=== Information supplied ===

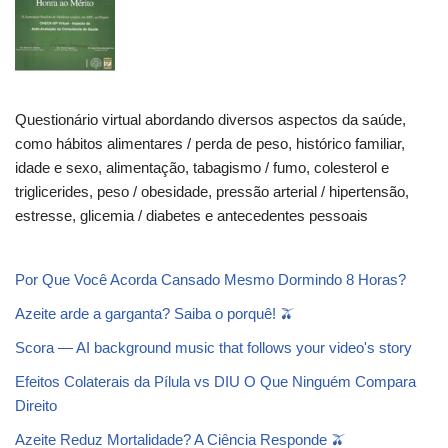
Questionário virtual abordando diversos aspectos da saúde,
como hábitos alimentares / perda de peso, histórico familiar,
idade e sexo, alimentação, tabagismo / fumo, colesterol e
triglicerides, peso / obesidade, pressão arterial / hipertensão,
estresse, glicemia / diabetes e antecedentes pessoais
Por Que Você Acorda Cansado Mesmo Dormindo 8 Horas?
Azeite arde a garganta? Saiba o porquê! 🫒
Scora — AI background music that follows your video's story
Efeitos Colaterais da Pílula vs DIU O Que Ninguém Compara
Direito
Azeite Reduz Mortalidade? A Ciência Responde 🫒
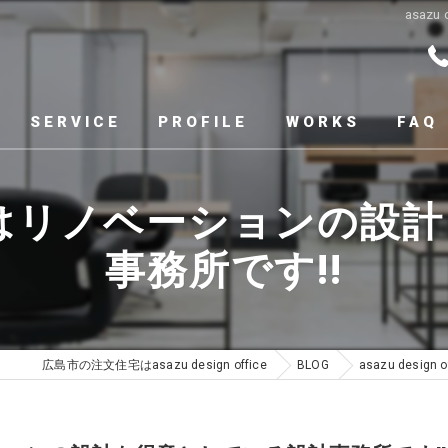
asaz
SERVICE
PROFILE
WORKS
FAQ
officeはリノベーショ
事務所です!!
広島市の注文住宅はasazu design office
BLOG
asazu des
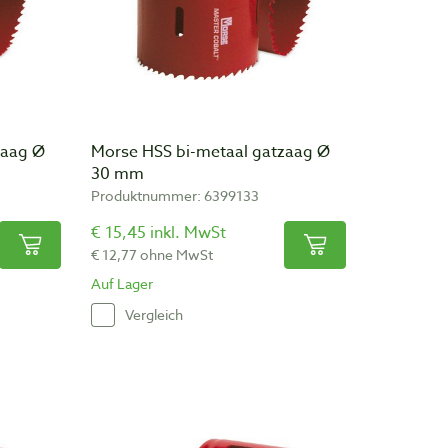
zaag Ø
Morse HSS bi-metaal gatzaag Ø
30 mm
Produktnummer: 6399133
€ 15,45 inkl. MwSt
€ 12,77 ohne MwSt
Auf Lager
Vergleich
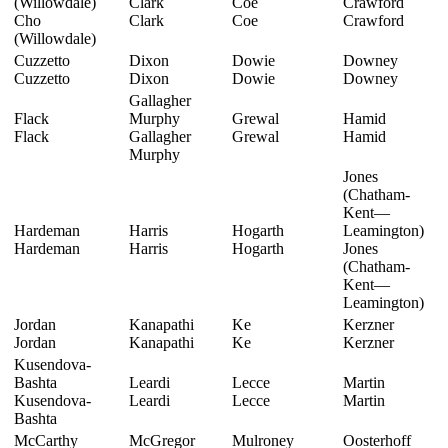
(Willowdale)
Clark
Coe
Crawford
Cho
Clark
Coe
Crawford
(Willowdale)
Cuzzetto
Dixon
Dowie
Downey
Cuzzetto
Dixon
Dowie
Downey
Gallagher
Flack
Murphy
Grewal
Hamid
Flack
Gallagher
Grewal
Hamid
Murphy
Jones
(Chatham-
Kent—
Hardeman
Harris
Hogarth
Leamington)
Hardeman
Harris
Hogarth
Jones
(Chatham-
Kent—
Leamington)
Jordan
Kanapathi
Ke
Kerzner
Jordan
Kanapathi
Ke
Kerzner
Kusendova-
Bashta
Leardi
Lecce
Martin
Kusendova-
Leardi
Lecce
Martin
Bashta
McCarthy
McGregor
Mulroney
Oosterhoff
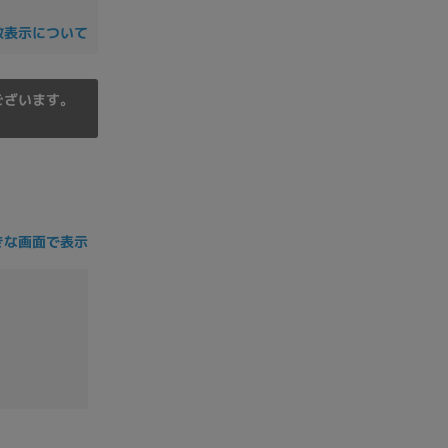
の他
数表示について
ございます。
きな画面で表示
 から
 まで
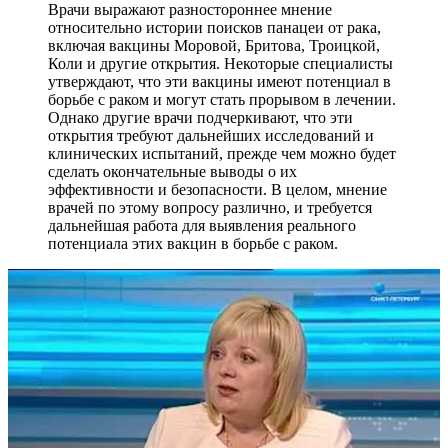
Врачи выражают разностороннее мнение
относительно истории поисков панацеи от рака,
включая вакцины Моровой, Бритова, Троицкой,
Коли и другие открытия. Некоторые специалисты
утверждают, что эти вакцины имеют потенциал в
борьбе с раком и могут стать прорывом в лечении.
Однако другие врачи подчеркивают, что эти
открытия требуют дальнейших исследований и
клинических испытаний, прежде чем можно будет
сделать окончательные выводы о их
эффективности и безопасности. В целом, мнение
врачей по этому вопросу различно, и требуется
дальнейшая работа для выявления реального
потенциала этих вакцин в борьбе с раком.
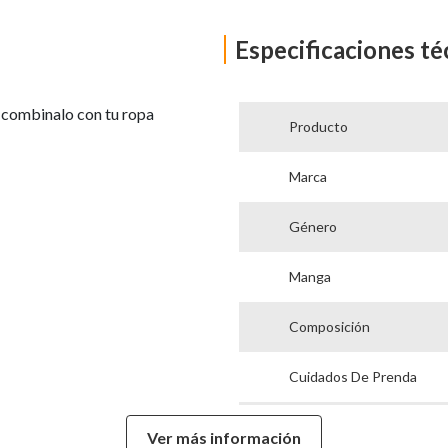
Especificaciones té
 combinalo con tu ropa
Producto
Marca
Género
Manga
Composición
Cuidados De Prenda
Modelo
Ver más información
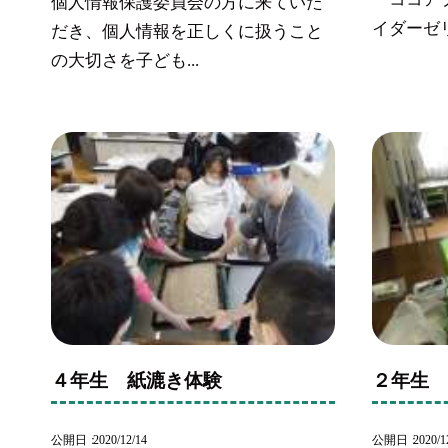
個人情報保護委員会の方に来ていた
イダーゼリ
だき、個人情報を正しくに扱うこと
の大切さを子ども...
４年生 紙漉き体験
２年生
公開日
2020/12/14
公開日
2020/1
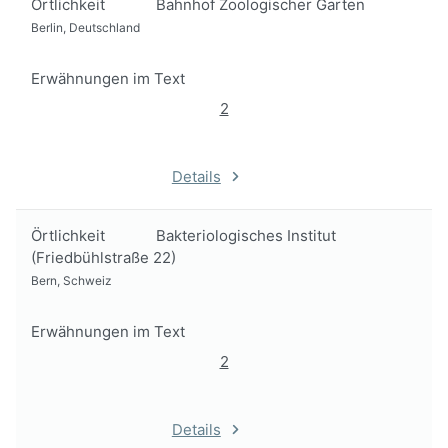
Örtlichkeit
Bahnhof Zoologischer Garten
Berlin, Deutschland
Erwähnungen im Text
2
Details
Örtlichkeit
Bakteriologisches Institut
(Friedbühlstraße 22)
Bern, Schweiz
Erwähnungen im Text
2
Details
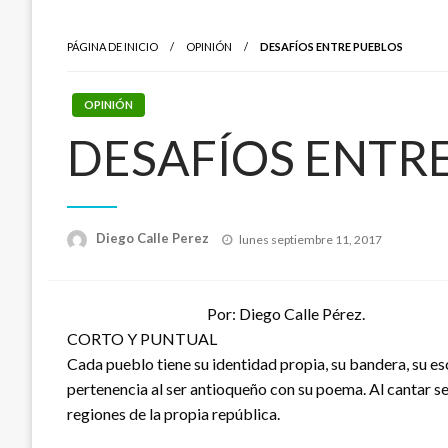
PÁGINA DE INICIO
OPINIÓN
DESAFÍOS ENTRE PUEBLOS
OPINIÓN
DESAFÍOS ENTR
Publicado
Diego Calle Perez
lunes septiembre 11, 2017
el
Por: Diego Calle Pérez.
CORTO Y PUNTUAL
Cada pueblo tiene su identidad propia, su bandera, su e
pertenencia al ser antioqueño con su poema. Al cantar se 
regiones de la propia república.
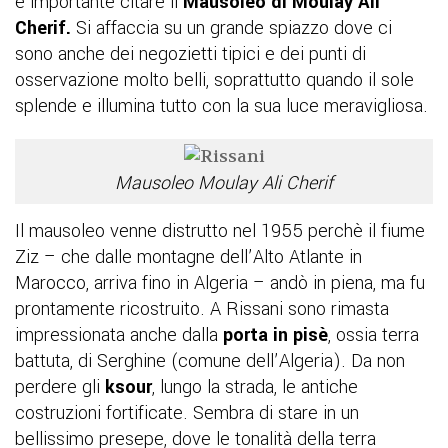
è importante citare il
Mausoleo di Moulay Ali
Cherif.
Si affaccia su un grande spiazzo dove ci
sono anche dei negozietti tipici e dei punti di
osservazione molto belli, soprattutto quando il sole
splende e illumina tutto con la sua luce meravigliosa.
Mausoleo Moulay Ali Cherif
Il mausoleo venne distrutto nel 1955 perchè il fiume
Ziz – che dalle montagne dell’Alto Atlante in
Marocco, arriva fino in Algeria – andò in piena, ma fu
prontamente ricostruito. A Rissani sono rimasta
impressionata anche dalla
porta in pisè
, ossia terra
battuta, di Serghine (comune dell’Algeria). Da non
perdere gli
ksour
, lungo la strada, le antiche
costruzioni fortificate. Sembra di stare in un
bellissimo presepe, dove le tonalità della terra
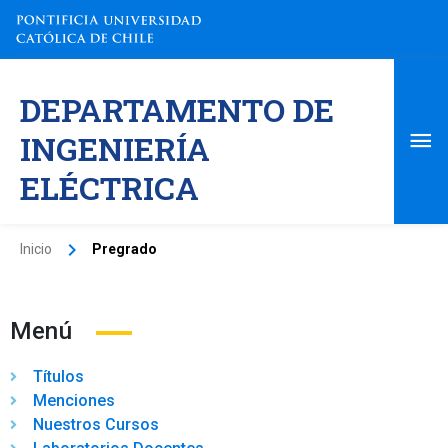
Ir
al
contenido
Me
DEPARTAMENTO DE
pri
INGENIERÍA
ELÉCTRICA
Inicio
Pregrado
Menú
Títulos
Menciones
Nuestros Cursos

===

» **Goal of the exercise**:
The lines of the records that contain the string "борьбе" should be located and copied.

» **Result**:
борьбе с раком и могут стать прорывом в лечении.
потенциала этих вакцин в борьбе с раком.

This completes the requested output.